## WHAT YOU HAVE TO DO
Retrieve each line that contains the word "thống" from the entries below.

INFORMATION PROVIDED below:

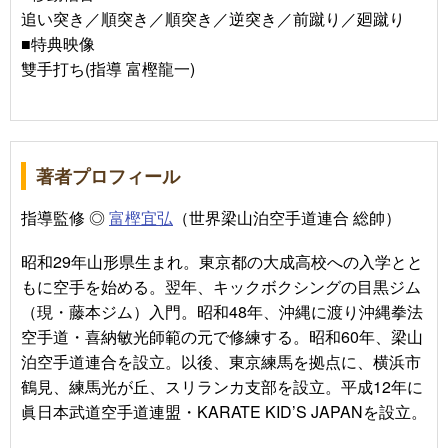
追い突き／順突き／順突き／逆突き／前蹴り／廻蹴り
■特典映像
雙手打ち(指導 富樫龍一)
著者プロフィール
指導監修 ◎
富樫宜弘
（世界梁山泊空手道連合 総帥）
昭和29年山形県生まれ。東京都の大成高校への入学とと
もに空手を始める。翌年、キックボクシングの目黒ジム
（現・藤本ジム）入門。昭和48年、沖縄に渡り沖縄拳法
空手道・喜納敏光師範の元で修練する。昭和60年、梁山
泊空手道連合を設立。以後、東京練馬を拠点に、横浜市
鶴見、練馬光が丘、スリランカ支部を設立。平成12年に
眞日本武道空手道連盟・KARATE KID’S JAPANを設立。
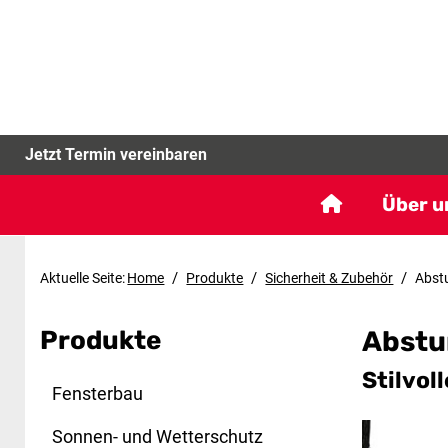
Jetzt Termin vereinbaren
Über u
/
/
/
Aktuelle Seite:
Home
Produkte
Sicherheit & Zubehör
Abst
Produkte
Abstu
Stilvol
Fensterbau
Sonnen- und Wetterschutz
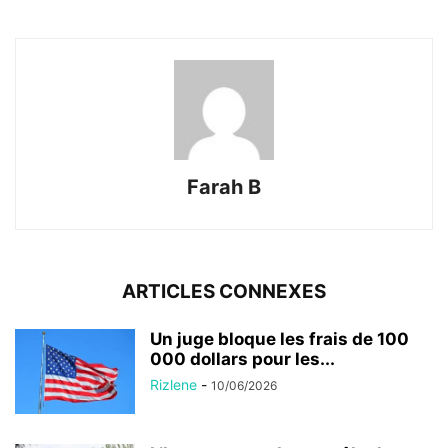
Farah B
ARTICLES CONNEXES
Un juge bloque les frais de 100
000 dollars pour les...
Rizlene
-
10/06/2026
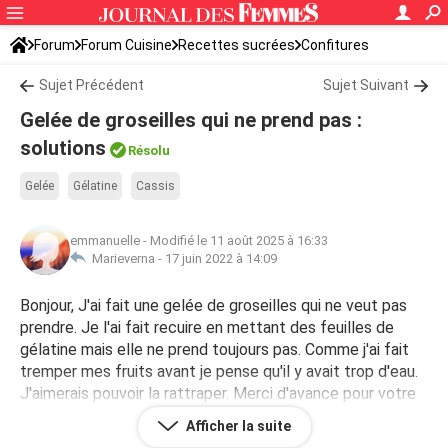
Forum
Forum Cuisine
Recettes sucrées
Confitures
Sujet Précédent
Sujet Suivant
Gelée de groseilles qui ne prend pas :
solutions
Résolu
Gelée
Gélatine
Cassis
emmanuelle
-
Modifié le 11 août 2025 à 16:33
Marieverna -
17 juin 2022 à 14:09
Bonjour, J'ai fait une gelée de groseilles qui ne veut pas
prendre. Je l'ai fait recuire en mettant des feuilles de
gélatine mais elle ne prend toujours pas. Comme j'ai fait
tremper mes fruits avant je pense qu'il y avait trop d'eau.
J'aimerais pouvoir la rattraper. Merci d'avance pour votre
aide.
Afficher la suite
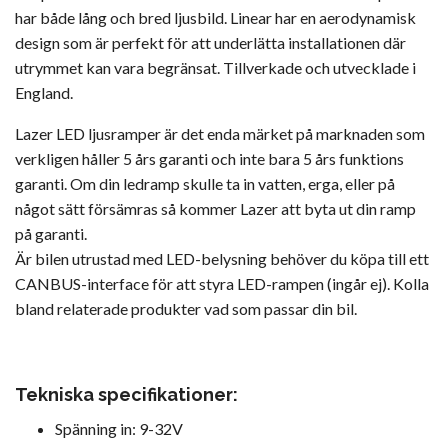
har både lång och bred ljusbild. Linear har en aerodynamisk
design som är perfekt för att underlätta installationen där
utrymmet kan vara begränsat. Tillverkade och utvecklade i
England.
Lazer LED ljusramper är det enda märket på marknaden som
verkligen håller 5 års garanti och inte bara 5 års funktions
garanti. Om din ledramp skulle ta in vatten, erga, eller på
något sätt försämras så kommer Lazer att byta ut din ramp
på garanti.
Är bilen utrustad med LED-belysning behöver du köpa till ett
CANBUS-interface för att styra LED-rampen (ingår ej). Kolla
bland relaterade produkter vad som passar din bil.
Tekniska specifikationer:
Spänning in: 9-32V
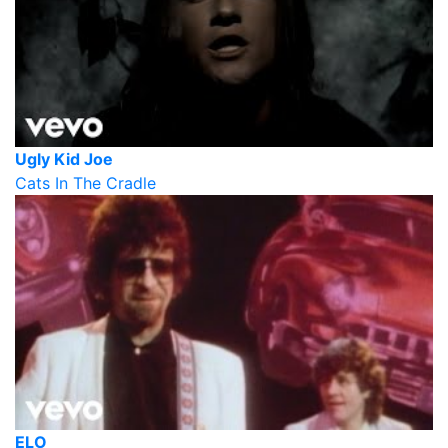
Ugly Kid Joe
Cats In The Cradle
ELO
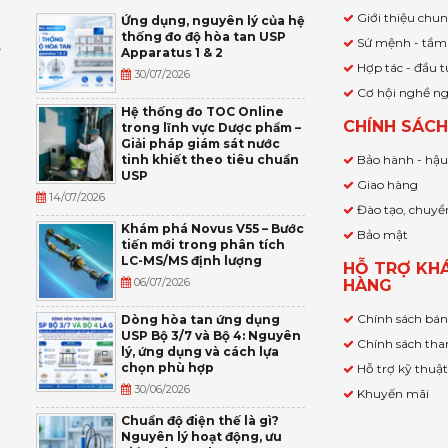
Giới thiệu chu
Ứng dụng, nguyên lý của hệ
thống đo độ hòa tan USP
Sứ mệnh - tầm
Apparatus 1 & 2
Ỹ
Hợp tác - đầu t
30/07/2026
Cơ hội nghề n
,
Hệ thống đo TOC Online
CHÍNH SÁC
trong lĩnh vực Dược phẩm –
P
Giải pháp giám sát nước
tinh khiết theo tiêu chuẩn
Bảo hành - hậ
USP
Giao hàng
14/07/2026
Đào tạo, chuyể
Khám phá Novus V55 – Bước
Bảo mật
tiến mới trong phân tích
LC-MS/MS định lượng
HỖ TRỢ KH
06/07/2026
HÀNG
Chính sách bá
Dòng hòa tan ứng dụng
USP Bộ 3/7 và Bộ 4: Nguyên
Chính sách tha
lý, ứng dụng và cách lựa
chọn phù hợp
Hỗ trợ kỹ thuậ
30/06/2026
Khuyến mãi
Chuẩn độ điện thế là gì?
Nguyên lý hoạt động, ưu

End of INFORMATION PROVIDED.

## SOLUTION
thống đo độ hòa tan USP
Hệ thống đo TOC Online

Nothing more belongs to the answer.